Author: Fengbiao Liang (TiDB Cloud Solution Engineer at PingCAP)
Editors: Calvin Weng, Tom Dewan
TiDB is a distributed SQL database that supports Hybrid Transactional and Analytical Processing (HTAP) workloads. Apache Flink is the most popular, open-source computing framework. It provides high-throughput, low-latency data computing and exactly-once semantics.
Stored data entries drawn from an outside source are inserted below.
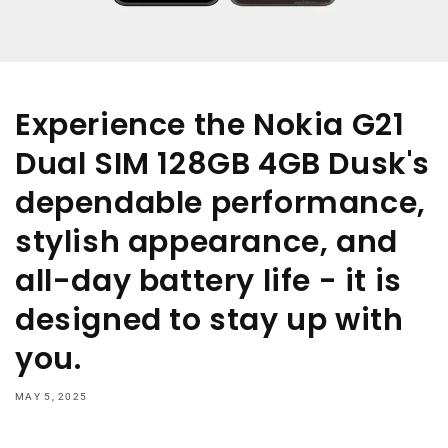
Experience the Nokia G21
Dual SIM 128GB 4GB Dusk's
dependable performance,
stylish appearance, and
all-day battery life - it is
designed to stay up with
you.
MAY 5, 2025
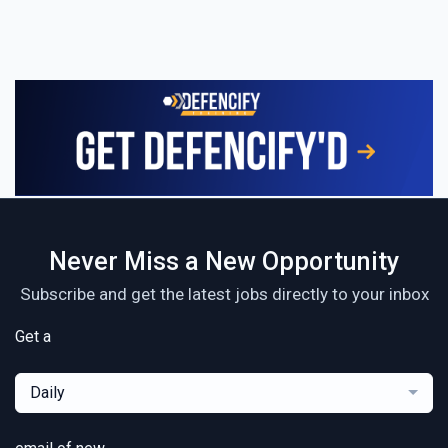
Never Miss a New Opportunity
Subscribe and get the latest jobs directly to your inbox
Get a
Daily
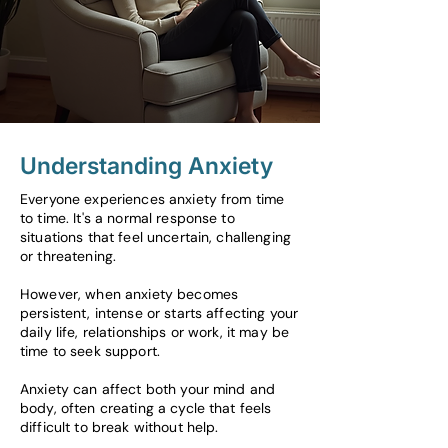
Understanding Anxiety
Everyone experiences anxiety from time
to time. It's a normal response to
situations that feel uncertain, challenging
or threatening.
However, when anxiety becomes
persistent, intense or starts affecting your
daily life, relationships or work, it may be
time to seek support.
Anxiety can affect both your mind and
body, often creating a cycle that feels
difficult to break without help.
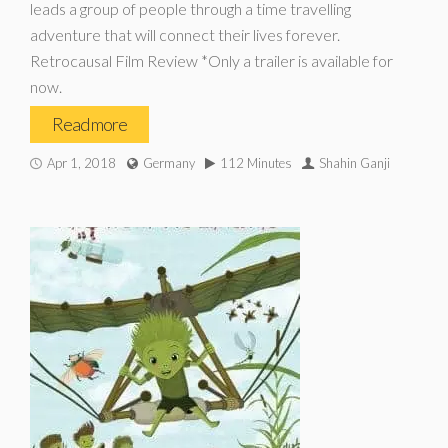
leads a group of people through a time travelling
adventure that will connect their lives forever.
Retrocausal Film Review *Only a trailer is available for
now.
Read more
Apr 1, 2018
Germany
112 Minutes
Shahin Ganji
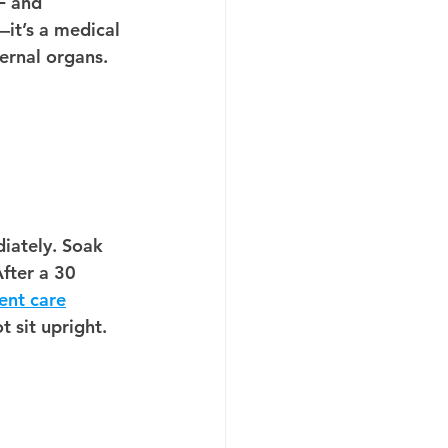
F and 
—it’s a medical 
ternal organs.
iately.
 Soak 
After a 30 
ent care
t sit upright.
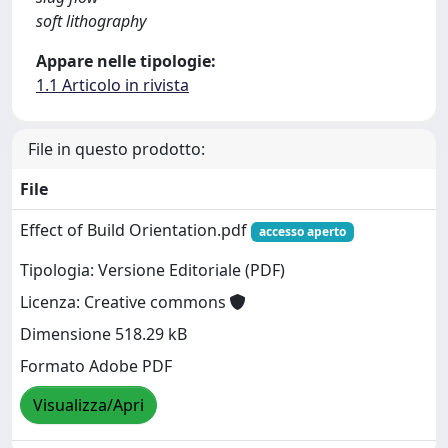
soft lithography
Appare nelle tipologie:
1.1 Articolo in rivista
File in questo prodotto:
File
Effect of Build Orientation.pdf
accesso aperto
Tipologia: Versione Editoriale (PDF)
Licenza: Creative commons
Dimensione 518.29 kB
Formato Adobe PDF
Visualizza/Apri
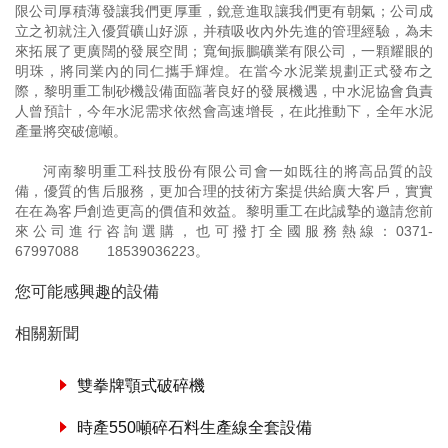
限公司厚積薄發讓我們更厚重，銳意進取讓我們更有朝氣；公司成
立之初就注入優質礦山好源，并積吸收內外先進的管理經驗，為未
來拓展了更廣闊的發展空間；寬甸振鵬礦業有限公司，一顆耀眼的
明珠，將同業內的同仁攜手輝煌。在當今水泥業規劃正式發布之
際，黎明重工制砂機設備面臨著良好的發展機遇，中水泥協會負責
人曾預計，今年水泥需求依然會高速增長，在此推動下，全年水泥
產量將突破億噸。
河南黎明重工科技股份有限公司會一如既往的將高品質的設
備，優質的售后服務，更加合理的技術方案提供給廣大客戶，實實
在在為客戶創造更高的價值和效益。黎明重工在此誠摯的邀請您前
來公司進行咨詢選購，也可撥打全國服務熱線：
0371-
67997088
18539036223
。
您可能感興趣的設備
相關新聞
雙拳牌顎式破碎機
時產550噸碎石料生產線全套設備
If you use TiDB with Flink, you may have had to quickly ingest streaming data from Apache Flink to TiDB. However, if you use Apache Flink’s default configuration, data ingestion performance will be limited. To achieve higher performance, you must:
- Enable bulk insert.
- Establish a high concurrency connection.
- Run the SQL
ON DUPLICATE KEY UPDATE
clause.
In this article, we share two ways you can achieve high-performance data ingestion by adjusting some parameters and code.
Test environment
Our test environment was:
- Apache Flink: V1.13.5
- Programing language: Scala V2.12
- MySQL JDBC Connector: V8.0.27
- Database: TiDB V5.3.0
Sample test cases
There are different approaches to achieving high performance in this scenario. We will recommend two of them, both of which enable BULK INSERT. The sample code is written in Scala.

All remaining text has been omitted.